Every morning last month I attended a Turkish course at a language school in Istanbul.

Toward the end of the course, I learned that there would be a final exam on the last day.

All month, I had completed most of my homework and studied when I could.

But as I realized just how hard the final exam might be, I was quite sure that I would not pass it.

So I decided I would not take it.

I thought to myself, I didn’t take this class to take an exam. I only came to learn. And I have learned a lot, yet I know there are things that I haven’t grasped. I don’t want to feel like a failure by not passing the exam.

Just as importantly, though, I didn’t want my teacher to think of me as unintelligent.

But the day before the exam, I had a change of heart. I was improving somewhat on the practice tests.  I was “getting” things a bit more. And I had confidence in myself that I could pass.

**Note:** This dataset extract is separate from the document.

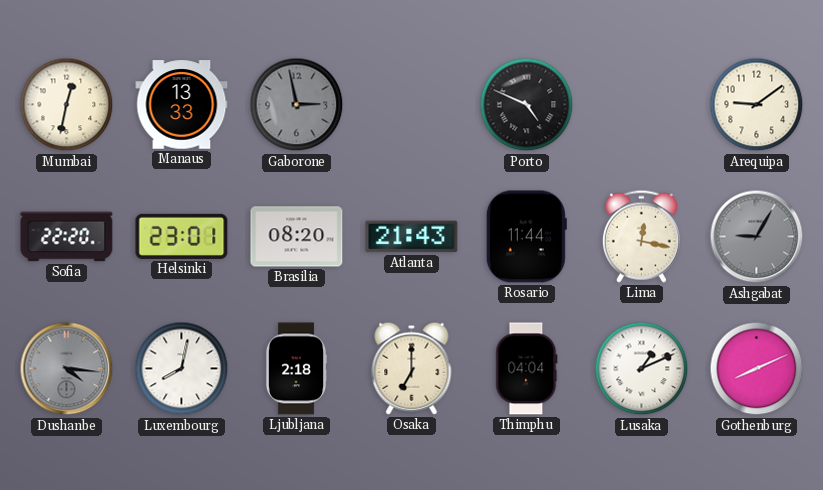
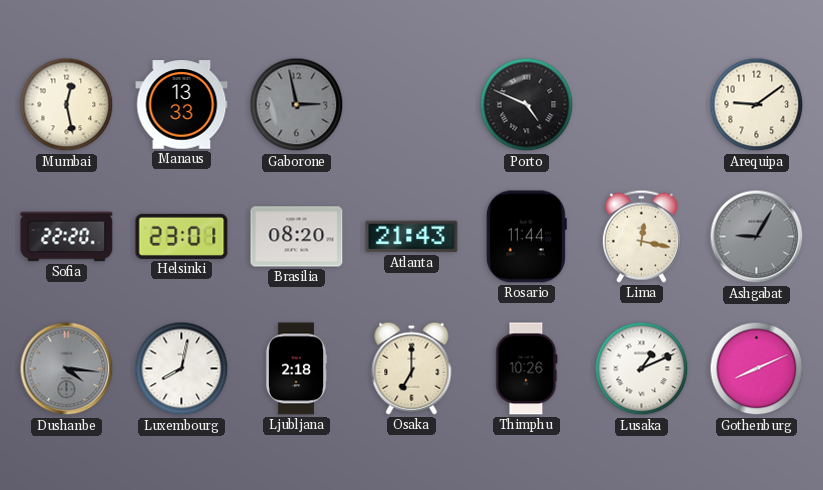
Mumbai: 12:32 -> 12:28
Thimphu: 04:04 -> 10:26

Plus, the teacher helped us believe that the exam wouldn’t be too difficult.

Ultimately, the exam–and whatever preparation I put into it–would be another exercise in learning.

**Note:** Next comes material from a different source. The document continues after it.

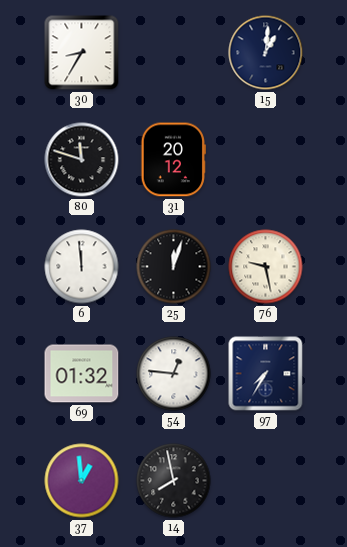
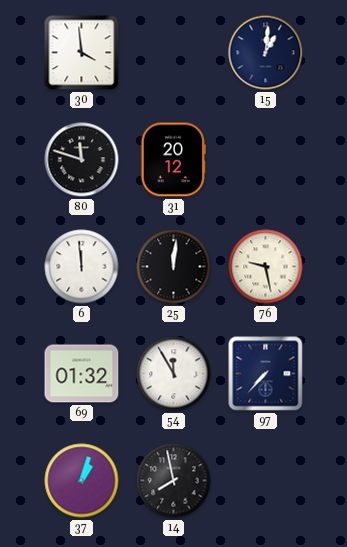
30: 8:35 -> 3:59
25: 12:03 -> 12:01
54: 12:46 -> 11:55
97: 7:35 -> 7:37
37: 12:59 -> 1:03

If I didn’t take the exam, I would be cheating myself out of another learning opportunity.

So I decided to take it.

I know now that I shouldn’t have been afraid of something that was going to help me learn.

After our teacher graded the exams, she returned to our classroom smiling, and with our certificates in-hand.

We had all passed (except the one student who didn’t turn up).

I think we all felt a sense of accomplishment. And I think we all felt like we had properly concluded our learning experience.

If I would have skipped the exam, though, I wouldn’t have felt that way. I wouldn’t have had the sense that, with my fellow students, we had stuck together to the end.

Had I not taken the exam, I would have probably felt that I had not brought proper closure to this (very short) chapter in my life.

Had I not taken the exam, I probably would have, at least to some degree, felt like something of a failure.

I would have felt like I had let myself down. Maybe I would have felt like I had let my classmates down too.

So while I learned more Turkish by taking (and preparing for) the exam, I also learned that seeing this chapter through to the very end had its own value.

My classmates and I had stuck through to the end. We learned. And we passed.